### EXERCISE DESCRIPTION
Pull every line that holds the word "Measuring" from the entries.

### SUPPLIED RECORDS
------------------------------------
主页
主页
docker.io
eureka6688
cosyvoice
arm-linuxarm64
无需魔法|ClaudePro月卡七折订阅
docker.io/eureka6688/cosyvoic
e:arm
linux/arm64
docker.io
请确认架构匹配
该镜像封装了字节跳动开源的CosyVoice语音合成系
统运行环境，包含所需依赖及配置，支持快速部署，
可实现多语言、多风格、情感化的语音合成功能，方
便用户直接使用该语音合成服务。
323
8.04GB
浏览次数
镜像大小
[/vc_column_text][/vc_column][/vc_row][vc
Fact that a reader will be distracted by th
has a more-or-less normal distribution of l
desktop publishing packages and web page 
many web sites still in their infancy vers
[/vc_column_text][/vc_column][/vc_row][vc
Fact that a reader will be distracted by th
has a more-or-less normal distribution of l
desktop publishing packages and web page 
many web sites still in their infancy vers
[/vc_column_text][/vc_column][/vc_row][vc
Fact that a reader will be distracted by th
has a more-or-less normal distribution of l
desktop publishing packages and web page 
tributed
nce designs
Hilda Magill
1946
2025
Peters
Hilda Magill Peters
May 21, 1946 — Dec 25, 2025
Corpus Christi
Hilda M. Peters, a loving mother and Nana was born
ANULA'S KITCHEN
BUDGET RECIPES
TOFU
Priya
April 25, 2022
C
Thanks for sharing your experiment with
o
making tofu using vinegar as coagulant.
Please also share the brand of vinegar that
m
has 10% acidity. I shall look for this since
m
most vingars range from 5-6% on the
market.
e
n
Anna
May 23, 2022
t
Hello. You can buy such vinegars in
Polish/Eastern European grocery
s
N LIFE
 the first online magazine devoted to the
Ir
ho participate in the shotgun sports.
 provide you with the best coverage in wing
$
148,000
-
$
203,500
------------------------------------
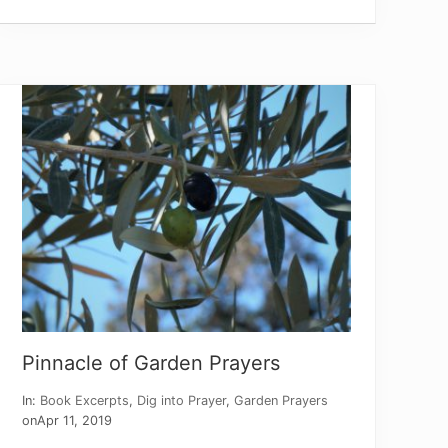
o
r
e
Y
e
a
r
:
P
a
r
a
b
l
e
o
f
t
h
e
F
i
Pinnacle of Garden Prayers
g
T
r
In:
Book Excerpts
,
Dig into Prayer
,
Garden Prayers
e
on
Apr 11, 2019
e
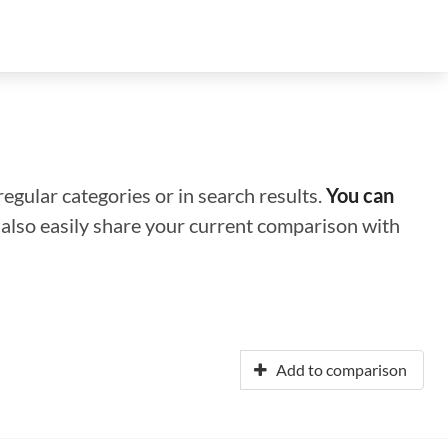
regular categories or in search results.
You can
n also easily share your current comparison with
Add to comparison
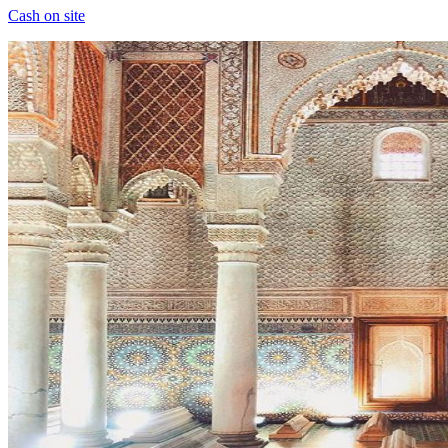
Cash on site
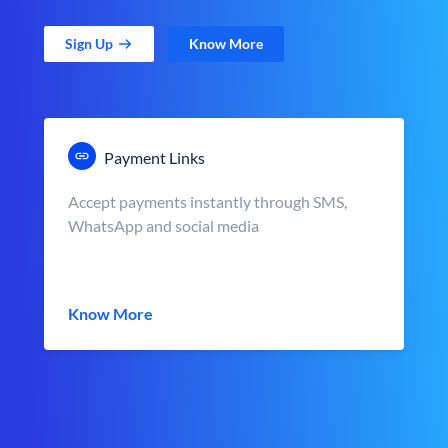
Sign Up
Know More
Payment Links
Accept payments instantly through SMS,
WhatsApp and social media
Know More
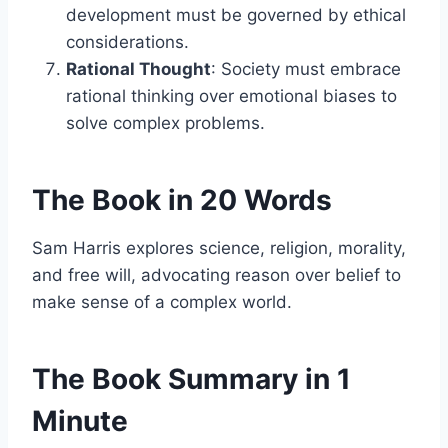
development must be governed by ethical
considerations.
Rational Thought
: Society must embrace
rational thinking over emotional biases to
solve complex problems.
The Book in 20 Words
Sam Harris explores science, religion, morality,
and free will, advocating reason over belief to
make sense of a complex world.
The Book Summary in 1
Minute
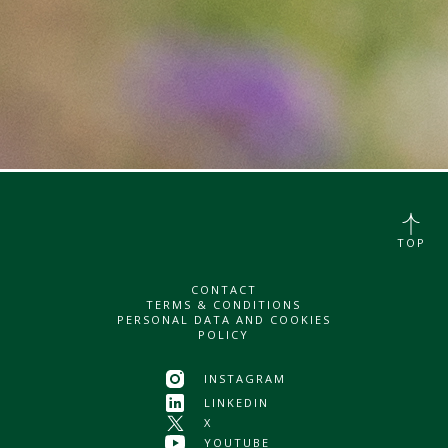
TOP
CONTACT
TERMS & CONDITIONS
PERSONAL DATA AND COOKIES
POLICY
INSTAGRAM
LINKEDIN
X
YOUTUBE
------------------------------------
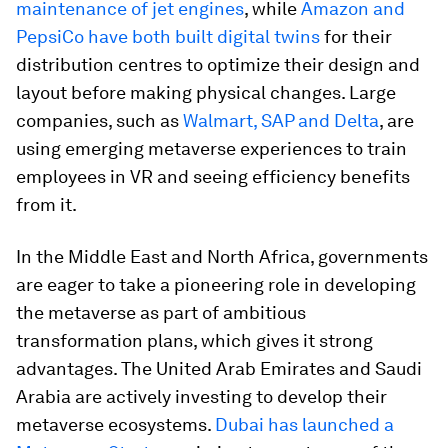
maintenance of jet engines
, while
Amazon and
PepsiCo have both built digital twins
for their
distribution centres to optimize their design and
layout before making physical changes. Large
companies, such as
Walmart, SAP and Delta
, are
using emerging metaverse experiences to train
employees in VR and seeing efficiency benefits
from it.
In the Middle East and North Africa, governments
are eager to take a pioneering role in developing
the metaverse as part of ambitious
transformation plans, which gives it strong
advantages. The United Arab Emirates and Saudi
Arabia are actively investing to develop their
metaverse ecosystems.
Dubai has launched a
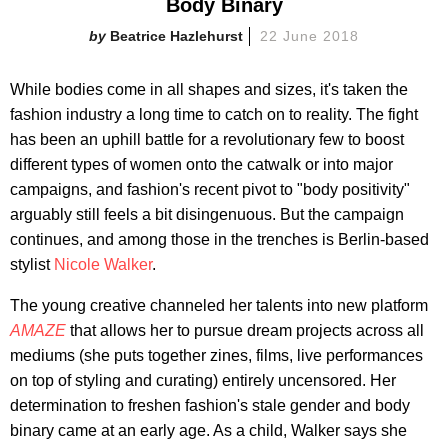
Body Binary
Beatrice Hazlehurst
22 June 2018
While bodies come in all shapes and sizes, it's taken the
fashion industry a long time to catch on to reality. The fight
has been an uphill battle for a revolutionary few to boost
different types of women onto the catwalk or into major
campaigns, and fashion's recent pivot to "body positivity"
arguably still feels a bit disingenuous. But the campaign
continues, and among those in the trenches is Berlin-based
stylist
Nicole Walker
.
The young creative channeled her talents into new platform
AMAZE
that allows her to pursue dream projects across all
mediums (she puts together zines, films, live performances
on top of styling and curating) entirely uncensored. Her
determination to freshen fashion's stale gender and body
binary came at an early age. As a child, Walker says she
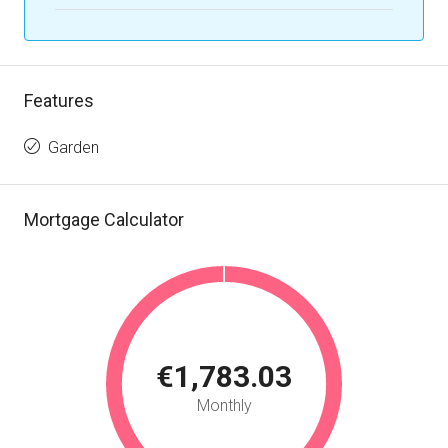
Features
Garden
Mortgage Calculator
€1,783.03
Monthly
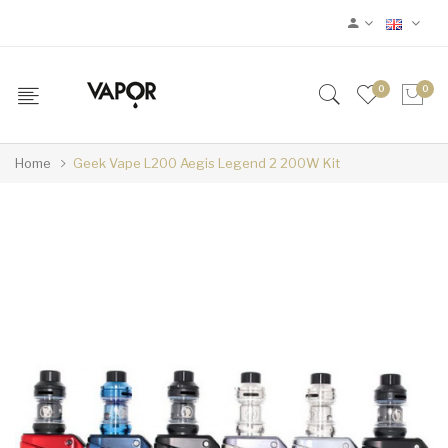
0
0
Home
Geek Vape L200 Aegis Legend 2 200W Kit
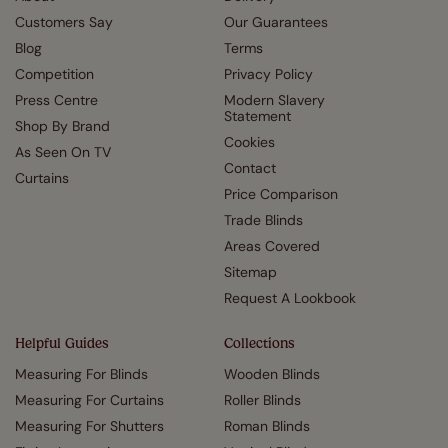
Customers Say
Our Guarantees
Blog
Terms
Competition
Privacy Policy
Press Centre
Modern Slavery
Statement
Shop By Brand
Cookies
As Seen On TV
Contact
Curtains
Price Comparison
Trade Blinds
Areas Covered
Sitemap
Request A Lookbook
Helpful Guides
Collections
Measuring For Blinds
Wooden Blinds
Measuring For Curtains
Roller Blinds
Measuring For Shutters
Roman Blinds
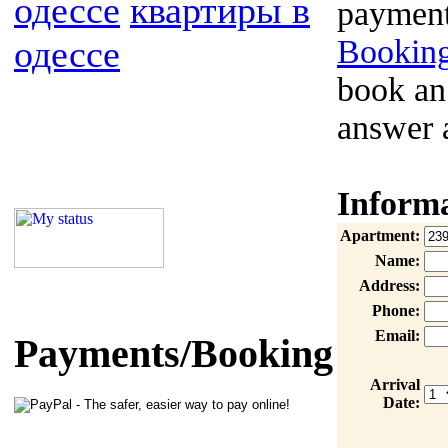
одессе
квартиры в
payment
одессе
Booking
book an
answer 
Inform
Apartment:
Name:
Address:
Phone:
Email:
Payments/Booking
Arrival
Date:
------------------------------------
### EXERCISE OUTPUT
Measuring For Blinds
Measuring For Curtains
Measuring For Shutters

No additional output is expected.